Mit dem Hungerstreik protestierten die Flüchtlinge gegen das Ausbleiben von Besuch, das Verbot, gegen die syrische Führung zu demonstrieren, sowie gegen mangelnden Kontakt zur Außenwelt, sagte der Aktivist. Zudem hätten türkische Wachleute am Donnerstag Flüchtlinge geschlagen.

Die türkischen Behörden verweigern jeglichen Zugang zu den Flüchtlingen, versichern aber, dass diese drei warme Mahlzeiten täglich sowie warmes Wasser rund um die Uhr bekommen. Zudem gebe es Waschmaschinen und Fernsehgeräte. Die Kinder würden von Animateuren abgelenkt, arabischsprachige Psychologen und Imame stünden außerdem zur Beratung zur Verfügung. Am Freitag wollte Hollywoodschauspielerin Angelina Jolie in ihrer Funktion als Botschafterin für das Flüchtlingshilfswerk UNHCR eines der Aufnahmelager in Hatay besuchen.

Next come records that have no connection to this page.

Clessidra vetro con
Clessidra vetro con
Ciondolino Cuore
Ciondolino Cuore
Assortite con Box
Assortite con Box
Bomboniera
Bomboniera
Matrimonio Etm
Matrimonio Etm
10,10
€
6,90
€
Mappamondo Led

Syrische Sicherheitskräfte haben nach Angaben von Menschenrechtlern auch am Freitag (17. Juni) wieder auf Demonstranten geschossen. Bei dem gewaltsamen Vorgehen gegen die Proteste nach den Freitagsgebeten in Banias sei eine unbekannte Zahl Menschen getötet worden, teilte der Leiter der Syrischen Beobachtungsstelle für Menschenrechte, Rami Abdel Rahman, in London mit. Auch in anderen Städten seien die Menschen wieder gegen Präsident Baschar al-Assad auf die Straße gegangen.

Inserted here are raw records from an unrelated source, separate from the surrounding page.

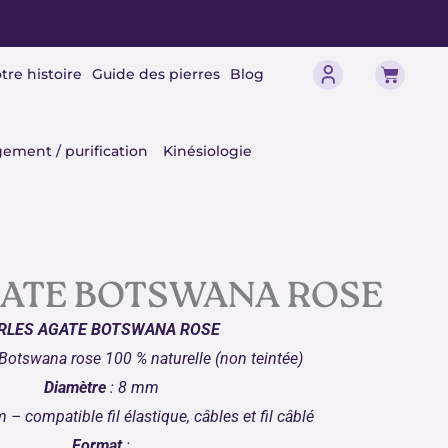
Panier
tre histoire
Guide des pierres
Blog
érisme
ement / purification
Kinésiologie
GATE BOTSWANA ROSE
RLES AGATE BOTSWANA ROSE
 Botswana rose
100 % naturelle (non teintée)
Diamètre
: 8 mm
 – compatible fil élastique, câbles et fil câblé
Format
:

Bei der seit März andauernden Protestbewegung gegen die Regierung Assad kamen nach Angaben von Nichtregierungsorganisationen und der UNO bislang mehr als 1200 Demonstranten ums Leben, rund zehntausend wurden festgenommen. Damaskus macht »bewaffnete Banden« für die Gewalt verantwortlich.